§ **Brief**
Transcription, pictures excluded: write out the data below exactly.

═══ Data for analysis

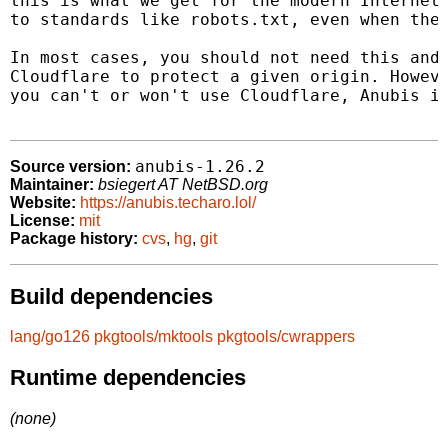
this is what we get for the modern Internet 
to standards like robots.txt, even when they
In most cases, you should not need this and 
Cloudflare to protect a given origin. Howeve
you can't or won't use Cloudflare, Anubis is
anubis-1.26.2
Source version:
Maintainer:
bsiegert AT NetBSD.org
Website:
https://anubis.techaro.lol/
License:
mit
Package history:
cvs
,
hg
,
git
Build dependencies
lang/go126
pkgtools/mktools
pkgtools/cwrappers
Runtime dependencies
(none)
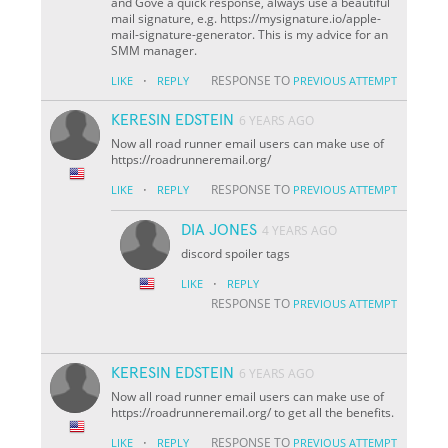
and Gove a quick response, always use a beautiful
mail signature, e.g. https://mysignature.io/apple-
mail-signature-generator. This is my advice for an
SMM manager.
·
RESPONSE TO
LIKE
REPLY
PREVIOUS ATTEMPT
KERESIN EDSTEIN
6 YEARS AGO
Now all road runner email users can make use of
https://roadrunneremail.org/
·
RESPONSE TO
LIKE
REPLY
PREVIOUS ATTEMPT
DIA JONES
4 YEARS AGO
discord spoiler tags
·
LIKE
REPLY
RESPONSE TO
PREVIOUS ATTEMPT
KERESIN EDSTEIN
6 YEARS AGO
Now all road runner email users can make use of
https://roadrunneremail.org/ to get all the benefits.
·
RESPONSE TO
LIKE
REPLY
PREVIOUS ATTEMPT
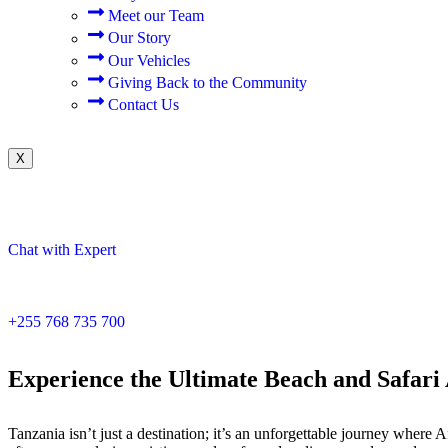
Meet our Team
Our Story
Our Vehicles
Giving Back to the Community
Contact Us
X
Chat with Expert
+255 768 735 700
Experience the Ultimate Beach and Safari
Tanzania isn’t just a destination; it’s an unforgettable journey wher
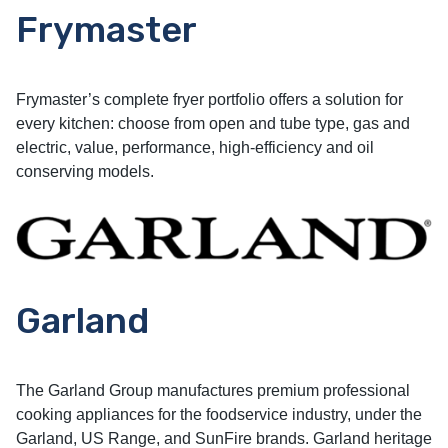
Frymaster
Frymaster’s complete fryer portfolio offers a solution for
every kitchen: choose from open and tube type, gas and
electric, value, performance, high-efficiency and oil
conserving models.
Garland
The Garland Group manufactures premium professional
cooking appliances for the foodservice industry, under the
Garland, US Range, and SunFire brands. Garland heritage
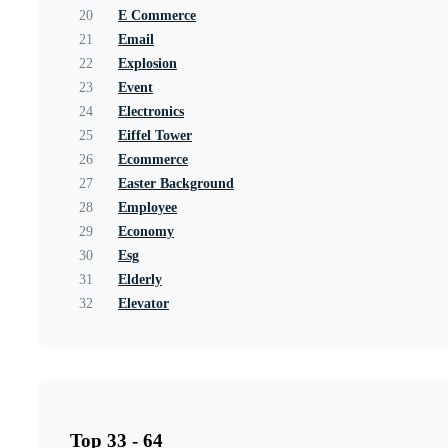
20
E Commerce
21
Email
22
Explosion
23
Event
24
Electronics
25
Eiffel Tower
26
Ecommerce
27
Easter Background
28
Employee
29
Economy
30
Esg
31
Elderly
32
Elevator
Top 33 - 64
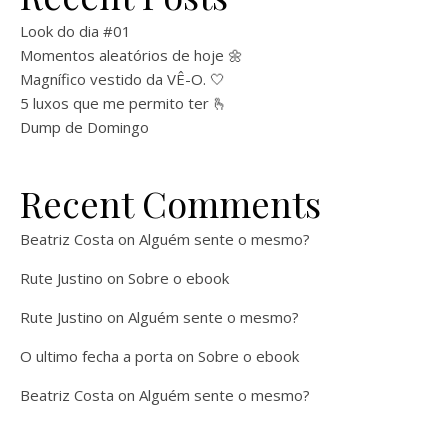
Look do dia #01
Momentos aleatórios de hoje 🌼
Magnífico vestido da VÊ-O. 🤍
5 luxos que me permito ter 🫰
Dump de Domingo
Recent Comments
Beatriz Costa
on
Alguém sente o mesmo?
Rute Justino
on
Sobre o ebook
Rute Justino
on
Alguém sente o mesmo?
O ultimo fecha a porta
on
Sobre o ebook
Beatriz Costa
on
Alguém sente o mesmo?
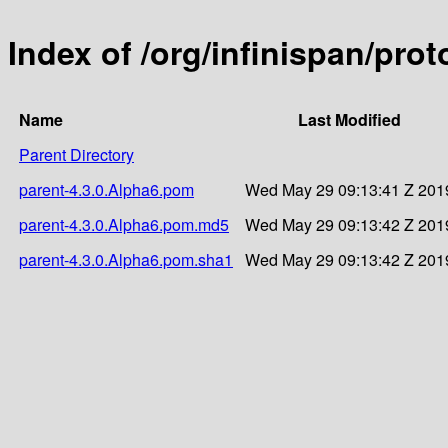
Index of /org/infinispan/pro
Name
Last Modified
Parent Directory
parent-4.3.0.Alpha6.pom
Wed May 29 09:13:41 Z 201
parent-4.3.0.Alpha6.pom.md5
Wed May 29 09:13:42 Z 201
parent-4.3.0.Alpha6.pom.sha1
Wed May 29 09:13:42 Z 201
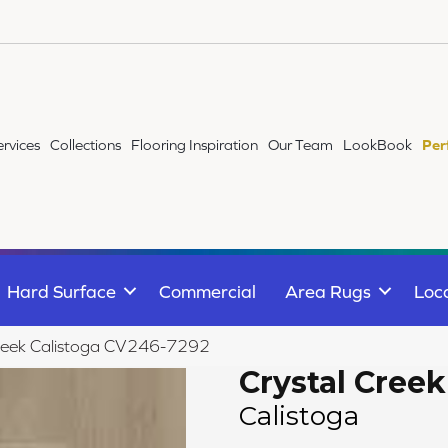
ervices
Collections
Flooring Inspiration
Our Team
LookBook
Per
Hard Surface
Commercial
Area Rugs
Loc
reek Calistoga CV246-7292
Crystal Creek
Calistoga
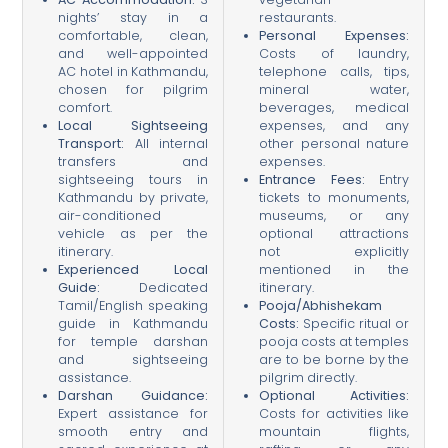
nights’ stay in a
restaurants.
comfortable, clean,
Personal Expenses:
and well-appointed
Costs of laundry,
AC hotel in Kathmandu,
telephone calls, tips,
chosen for pilgrim
mineral water,
comfort.
beverages, medical
Local Sightseeing
expenses, and any
Transport:
All internal
other personal nature
transfers and
expenses.
sightseeing tours in
Entrance Fees:
Entry
Kathmandu by private,
tickets to monuments,
air-conditioned
museums, or any
vehicle as per the
optional attractions
itinerary.
not explicitly
Experienced Local
mentioned in the
Guide:
Dedicated
itinerary.
Tamil/English speaking
Pooja/Abhishekam
guide in Kathmandu
Costs:
Specific ritual or
for temple darshan
pooja costs at temples
and sightseeing
are to be borne by the
assistance.
pilgrim directly.
Darshan Guidance:
Optional Activities:
Expert assistance for
Costs for activities like
smooth entry and
mountain flights,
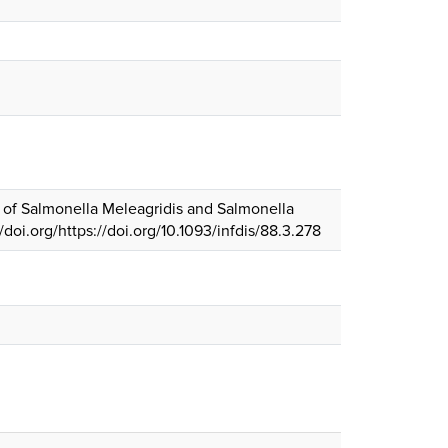
ns of Salmonella Meleagridis and Salmonella
://doi.org/https://doi.org/10.1093/infdis/88.3.278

══════

§ **Written reply**
this is what we get for the modern Internet 
to standards like robots.txt, even when they
In most cases, you should not need this and 
Cloudflare to protect a given origin. Howeve
you can't or won't use Cloudflare, Anubis is
anubis-1.26.2
Source version:
Maintainer:
bsiegert AT NetBSD.org
Website:
https://anubis.techaro.lol/
License:
mit
Package history:
cvs
,
hg
,
git
Build dependencies
lang/go126
pkgtools/mktools
pkgtools/cwrappers
Runtime dependencies
(none)
and Gove a quick response, always use a beautiful
mail signature, e.g. https://mysignature.io/apple-
mail-signature-generator. This is my advice for an
SMM manager.
·
RESPONSE TO
LIKE
REPLY
PREVIOUS ATTEMPT
KERESIN EDSTEIN
6 YEARS AGO
Now all road runner email users can make use of
https://roadrunneremail.org/
·
RESPONSE TO
LIKE
REPLY
PREVIOUS ATTEMPT
DIA JONES
4 YEARS AGO
discord spoiler tags
·
LIKE
REPLY
RESPONSE TO
PREVIOUS ATTEMPT
KERESIN EDSTEIN
6 YEARS AGO
Now all road runner email users can make use of
https://roadrunneremail.org/ to get all the benefits.
·
RESPONSE TO
LIKE
REPLY
PREVIOUS ATTEMPT
Meet our Team
Our Story
Our Vehicles
Giving Back to the Community
Contact Us
X
Chat with Expert
+255 768 735 700
Experience the Ultimate Beach and Safari
Tanzania isn’t just a destination; it’s an unforgettable journey wher
Frymaster
Frymaster’s complete fryer portfolio offers a solution for
every kitchen: choose from open and tube type, gas and
electric, value, performance, high-efficiency and oil
conserving models.
Garland
The Garland Group manufactures premium professional
cooking appliances for the foodservice industry, under the
Garland, US Range, and SunFire brands. Garland heritage
20
E Commerce
21
Email
22
Explosion
23
Event
24
Electronics
25
Eiffel Tower
26
Ecommerce
27
Easter Background
28
Employee
29
Economy
30
Esg
31
Elderly
32
Elevator
Top 33 - 64
Look do dia #01
Momentos aleatórios de hoje 🌼
Magnífico vestido da VÊ-O. 🤍
5 luxos que me permito ter 🫰
Dump de Domingo
Recent Comments
Beatriz Costa
on
Alguém sente o mesmo?
Rute Justino
on
Sobre o ebook
Rute Justino
on
Alguém sente o mesmo?
O ultimo fecha a porta
on
Sobre o ebook
Beatriz Costa
on
Alguém sente o mesmo?
Index of /org/infinispan/pro
Name
Last Modified
Parent Directory
parent-4.3.0.Alpha6.pom
Wed May 29 09:13:41 Z 201
parent-4.3.0.Alpha6.pom.md5
Wed May 29 09:13:42 Z 201
parent-4.3.0.Alpha6.pom.sha1
Wed May 29 09:13:42 Z 201
ervices
Collections
Flooring Inspiration
Our Team
LookBook
Per
Hard Surface
Commercial
Area Rugs
Loc
reek Calistoga CV246-7292
Crystal Creek
Calistoga
nights’ stay in a
restaurants.
comfortable, clean,
Personal Expenses:
and well-appointed
Costs of laundry,
AC hotel in Kathmandu,
telephone calls, tips,
chosen for pilgrim
mineral water,
comfort.
beverages, medical
Local Sightseeing
expenses, and any
Transport:
All internal
other personal nature
transfers and
expenses.
sightseeing tours in
Entrance Fees:
Entry
Kathmandu by private,
tickets to monuments,
air-conditioned
museums, or any
vehicle as per the
optional attractions
itinerary.
not explicitly
Experienced Local
mentioned in the
Guide:
Dedicated
itinerary.
Tamil/English speaking
Pooja/Abhishekam
guide in Kathmandu
Costs:
Specific ritual or
for temple darshan
pooja costs at temples
and sightseeing
are to be borne by the
assistance.
pilgrim directly.
Darshan Guidance:
Optional Activities:
Expert assistance for
Costs for activities like
smooth entry and
mountain flights,
ns of Salmonella Meleagridis and Salmonella
://doi.org/https://doi.org/10.1093/infdis/88.3.278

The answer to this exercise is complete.